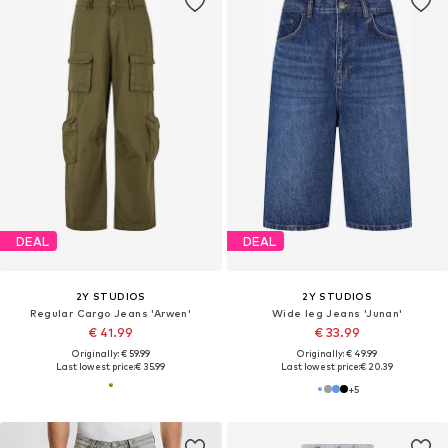
DEAL
DEAL
2Y STUDIOS
2Y STUDIOS
Regular Cargo Jeans 'Arwen'
Wide leg Jeans 'Junan'
€ 41.99
€ 33.99
Originally: € 59.99
Originally: € 49.99
Last lowest price:
€ 35.99
Last lowest price:
€ 20.39
+
5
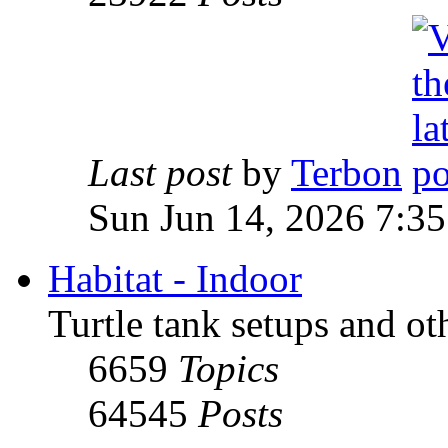
Last post
by
Terbon
Sun Jun 14, 2026 7:3
Habitat - Indoor
Turtle tank setups and ot
6659
Topics
64545
Posts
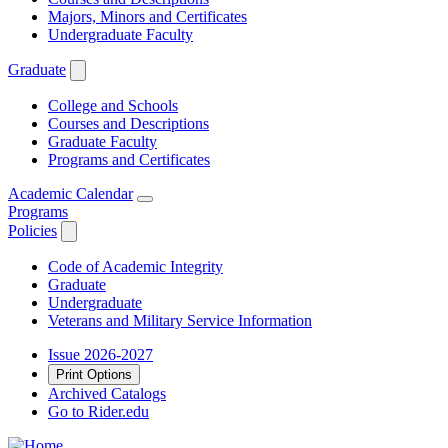
Majors, Minors and Certificates
Undergraduate Faculty
Graduate
College and Schools
Courses and Descriptions
Graduate Faculty
Programs and Certificates
Academic Calendar
Programs
Policies
Code of Academic Integrity
Graduate
Undergraduate
Veterans and Military Service Information
Issue 2026-2027
Print Options
Archived Catalogs
Go to Rider.edu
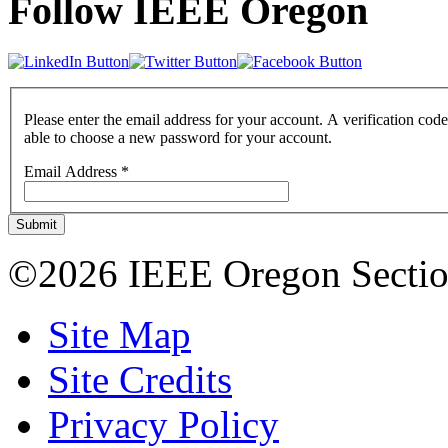
Follow IEEE Oregon
Please enter the email address for your account. A verification code
able to choose a new password for your account.
Email Address
*
Submit
©2026 IEEE Oregon Secti
Site Map
Site Credits
Privacy Policy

........

Task: With the pictures removed, return the data above word for word.

Exercise solution:
DEAL
DEAL
2Y STUDIOS
2Y STUDIOS
Regular Cargo Jeans 'Arwen'
Wide leg Jeans 'Junan'
€ 41.99
€ 33.99
Originally: € 59.99
Originally: € 49.99
Last lowest price:
€ 35.99
Last lowest price:
€ 20.39
+
5
Last post
by
Terbon
Sun Jun 14, 2026 7:3
Habitat - Indoor
Turtle tank setups and ot
6659
Topics
64545
Posts
Majors, Minors and Certificates
Undergraduate Faculty
Graduate
College and Schools
Courses and Descriptions
Graduate Faculty
Programs and Certificates
Academic Calendar
Programs
Policies
Code of Academic Integrity
Graduate
Undergraduate
Veterans and Military Service Information
Issue 2026-2027
Print Options
Archived Catalogs
Go to Rider.edu
Follow IEEE Oregon
Please enter the email address for your account. A verification code
able to choose a new password for your account.
Email Address
*
Submit
©2026 IEEE Oregon Secti
Site Map
Site Credits
Privacy Policy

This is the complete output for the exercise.